AMD EPYC 9554 & EPYC 9654 Benchmarks - Outstanding Performance For Linux HPC/Servers
Those wishing to see all of the benchmarks I ran in full can do so via this OpenBenchmarking.org result page that also has all the per-result CPU power data, performance-per-cost, etc.
Above is a look at the combined power consumption observed for all of the processor configurations under test for the entire duration of benchmarks carried out. Again, all the CPU power measurements are from the exposed RAPL interfaces on Linux. The EPYC 9554 in its default (performance determinism) mode had an average power draw of 221 Watts with a peak of 355 Watts, compared to the EPYC 7763 with a 170 Watt average and peak of 286 Watts, but when enabling the power determinism mode it jumped to a 234 Watt average with a peak of 404 Watts. Meanwhile the flagship 96-core EPYC 9654 had an average power draw of 223 Watts and a peak of 363 Watts, or a 256 Watt average in the power determinism mode and a peak there of 415 Watts. In the EPYC 9654 2P mode that was a 366 Watt average and peak of 697 Watts or in the power determinism mode an average of 443 Watts and a peak of 833 Watts. The power consumption is higher with these new Socket SP5 processors but as shown by many of the performance-per-Watt metrics, when it comes to the power efficiency it's often ahead of AMD EPYC 7003 "Milan" or worst case was roughly similar performance-per-Watt to those prior generation parts. So the power increases are justified and there are lower EPYC 9004 "Genoa" processors too if not wanting to get into the 300~400 Watt range.
When taking the geometric mean of all the benchmarks that successfully ran on all processors, here is how things shake out. Even a single EPYC 9554 comes out ahead of the 2P EPYC 7773X configuration overall... AMD 4th Gen EPYC is great with its AVX-512 implementation, DDR5 system memory, twelve memory channels, and other Zen 4 architectural improvements. The 64-core EPYC 9554 2P was 64% faster than the 64-core EPYC 7763 2P configuration overall, or 67% if running the EPYC 9554 2Ps in the power determinism mode. Meanwhile the flagship EPYC 9654 2P was 74% faster than the EPYC 7763 2P or that went up to 85% when the Genoa flagship CPUs were running in the power determinism mode. The AMD EPYC 9654 2P was running at over 2x the speed of Intel's current flagship, the Xeon Scalable 8380 2P "Ice Lake" processors.

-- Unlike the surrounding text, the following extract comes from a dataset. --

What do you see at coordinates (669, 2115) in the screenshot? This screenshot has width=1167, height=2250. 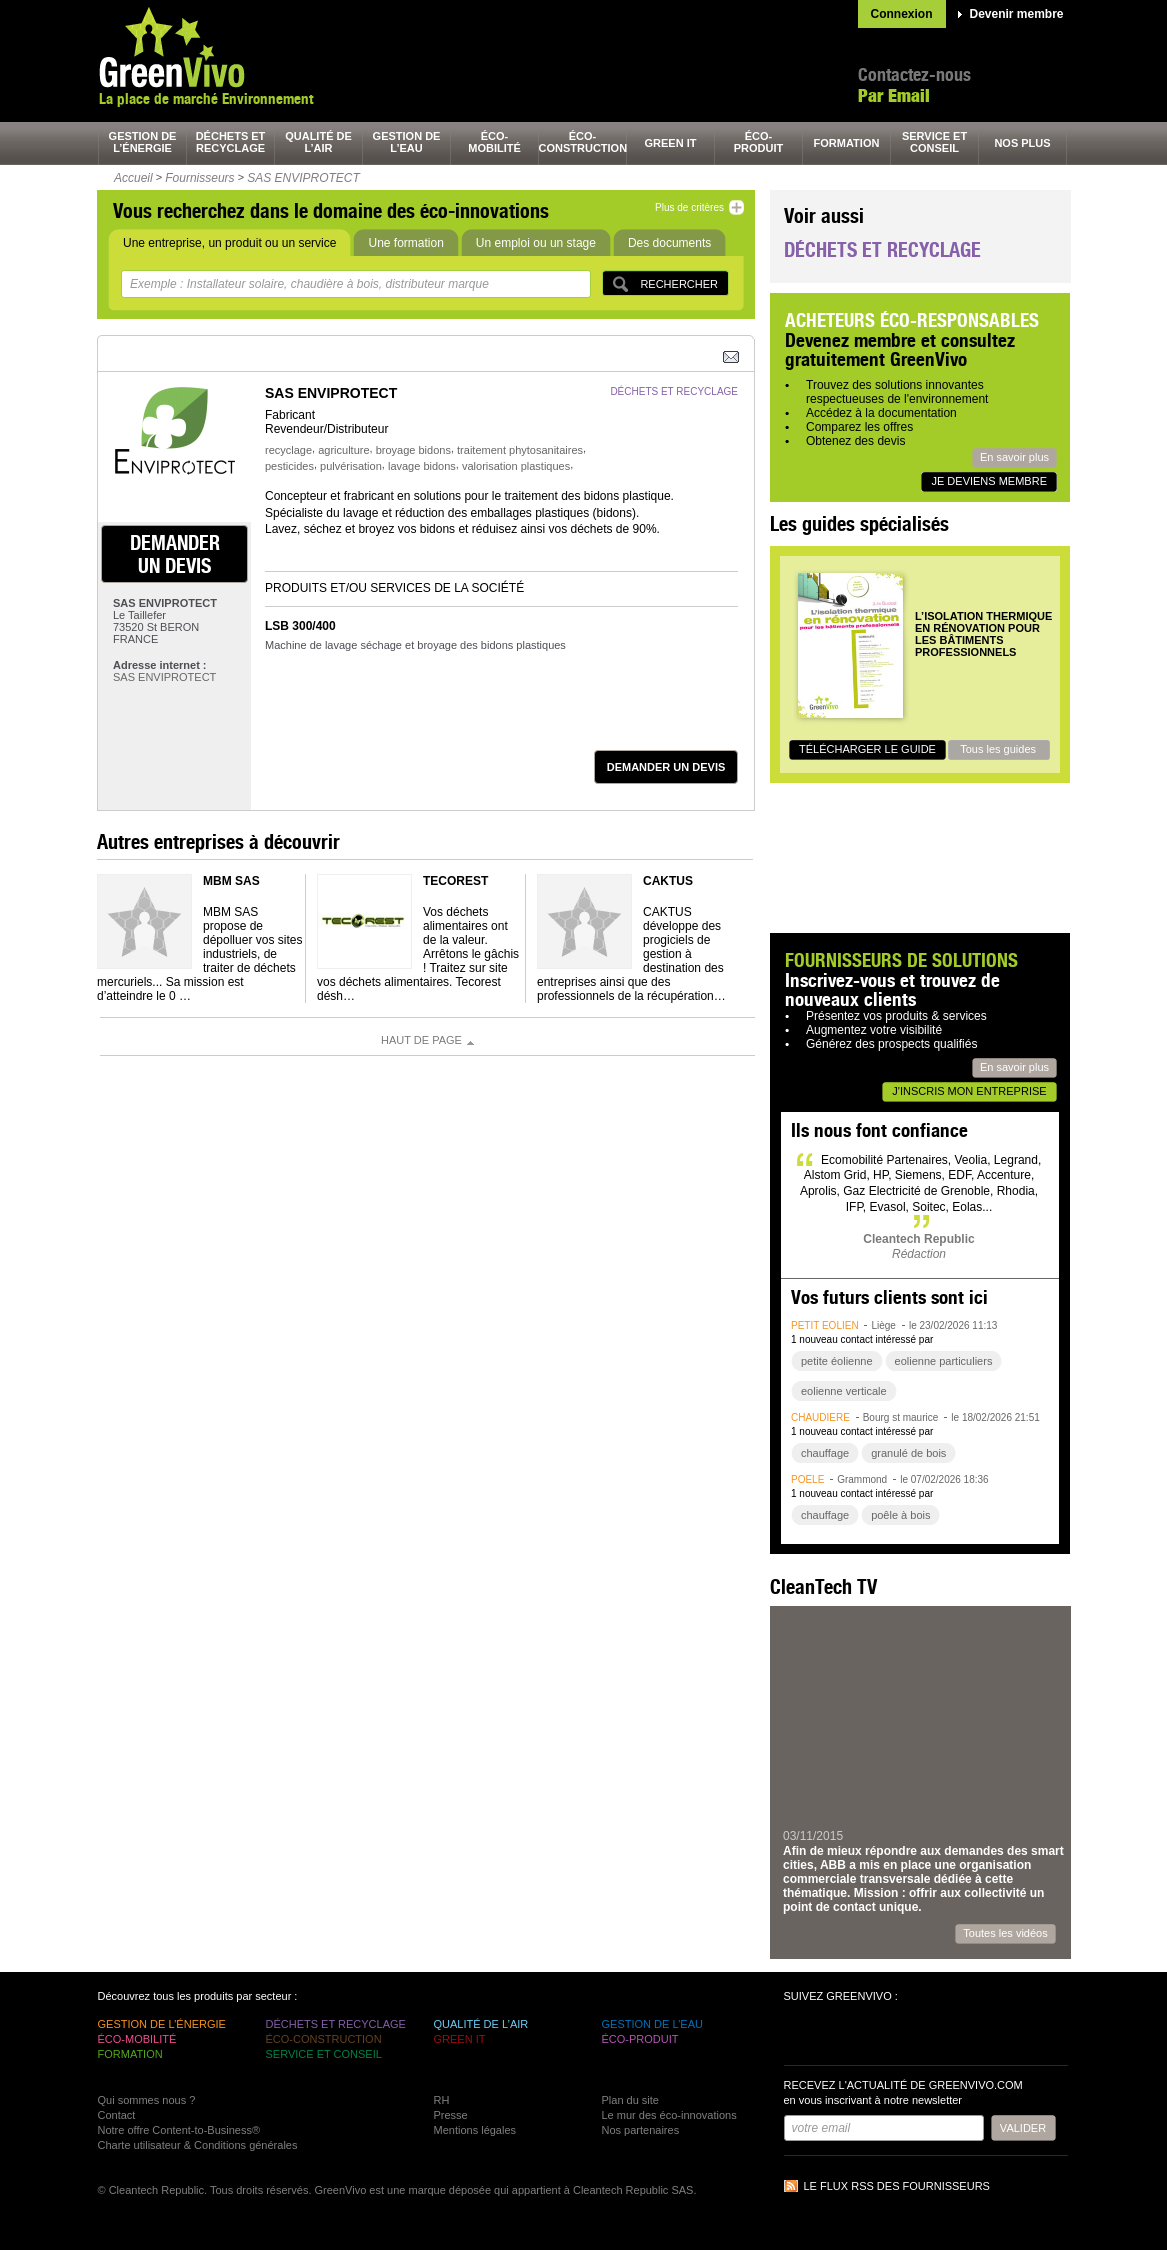 I see `Le mur des éco-innovations` at bounding box center [669, 2115].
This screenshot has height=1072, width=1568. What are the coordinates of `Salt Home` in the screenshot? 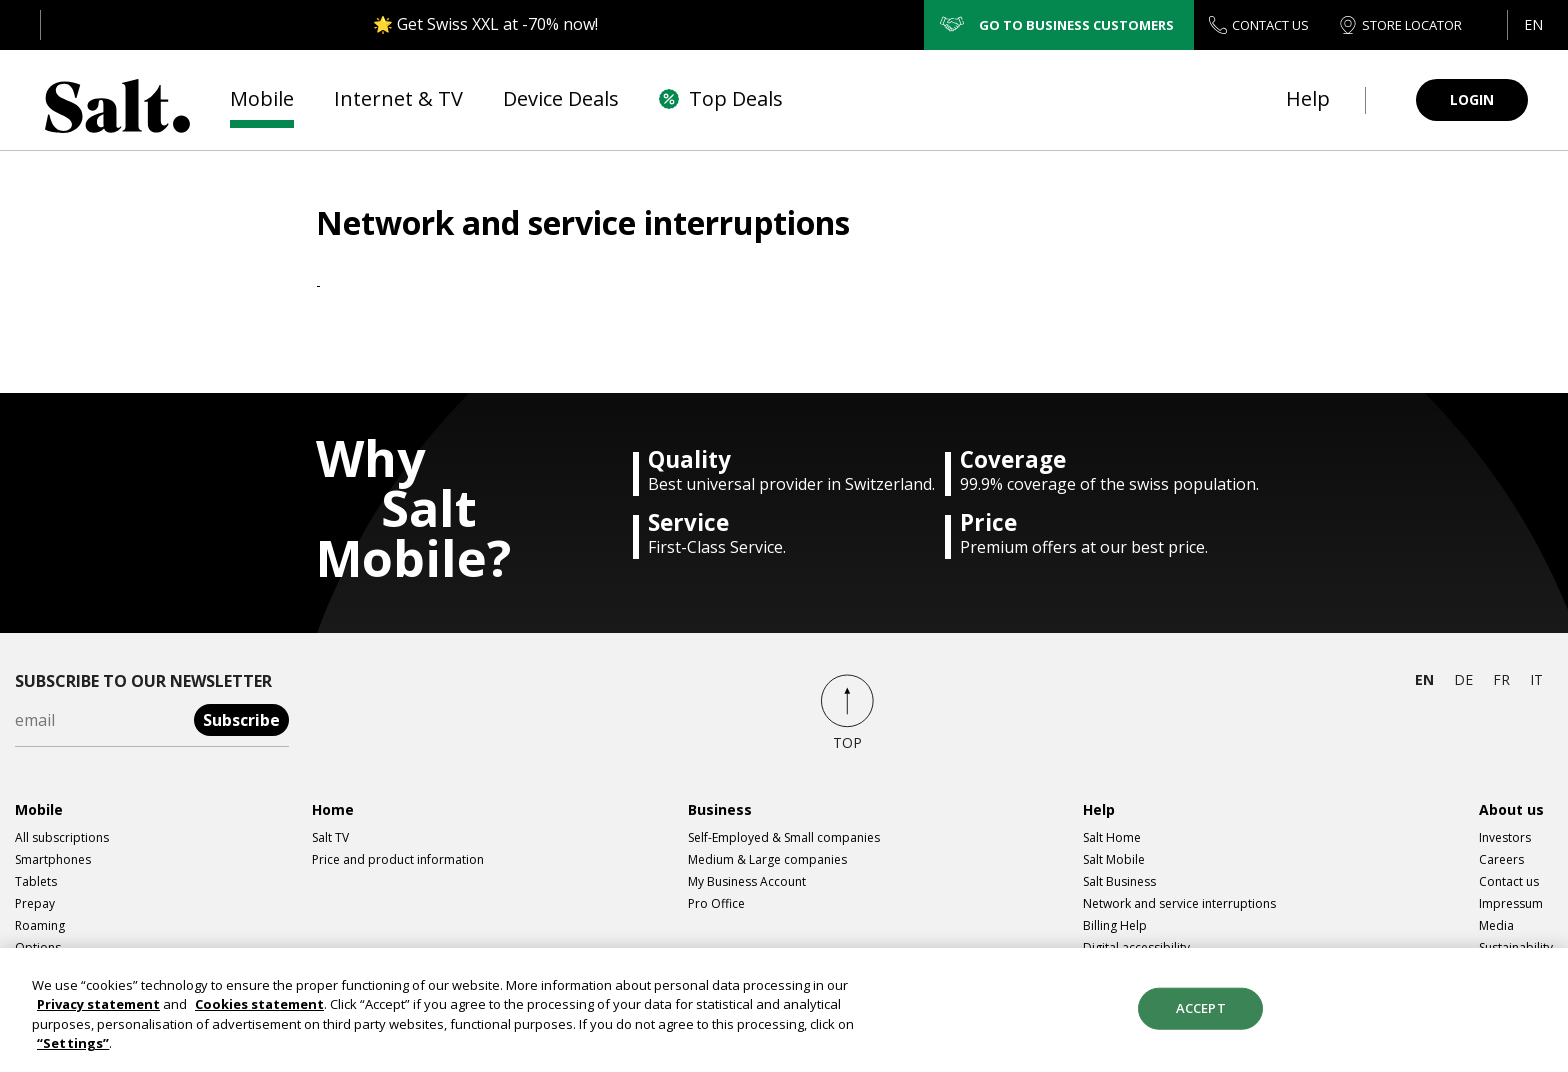 It's located at (1112, 837).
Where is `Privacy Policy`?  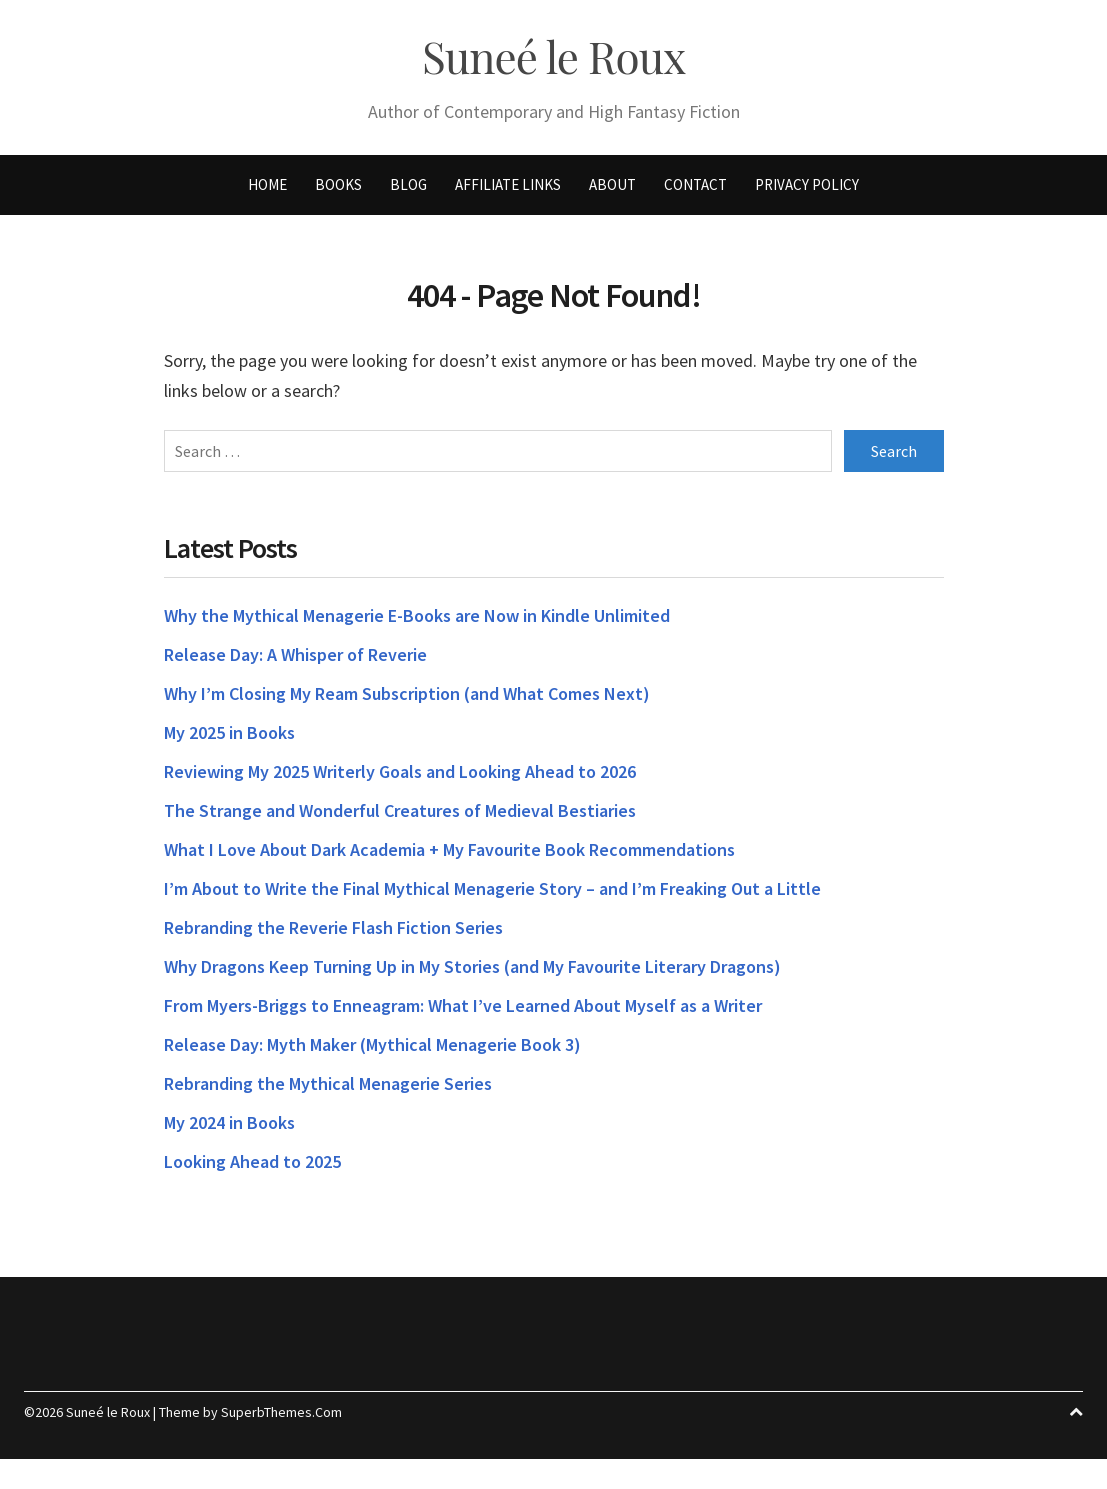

The generational uplift from Milan to Genoa was incredible across the wide-range of server and HPC benchmarks I've carried out. I am now left to daydream about what Genoa-X will look like next year in knowing there still is even more potential to squeeze out of Zen 4 on the server side as well as next year's Bergamo CPUs for up to 128 cores for focused on cloud computing workloads.
As I've shown a lot already on the Ryzen 7000 series desktop side, AMD Zen 4's AVX-512 implementation is remarkably efficient and that holds even more true on the server side. With there being even more relevant workloads here able to make use of AVX-512 and some stunning uplift as shown throughout these benchmarks.
On a CPU pricing basis, the EPYC 9004 series is competitive with existing EPYC 7003 "Milan(X)" processors and Xeon Scalable Ice Lake processors. However, the transition to Genoa does mean also needing DDR5 ECC system memory that is pricier than DDR4. I haven't received any advanced pricing information yet on any EPYC Genoa retail motherboards so I am not sure how that will play out but presumably with the more complex Socket SP5 and the higher power requirements it will command higher relative pricing to what we've seen with the EPYC SP3 motherboards. EPYC Milan processors will continue to be available for those looking at lower-priced servers but with still very healthy performance.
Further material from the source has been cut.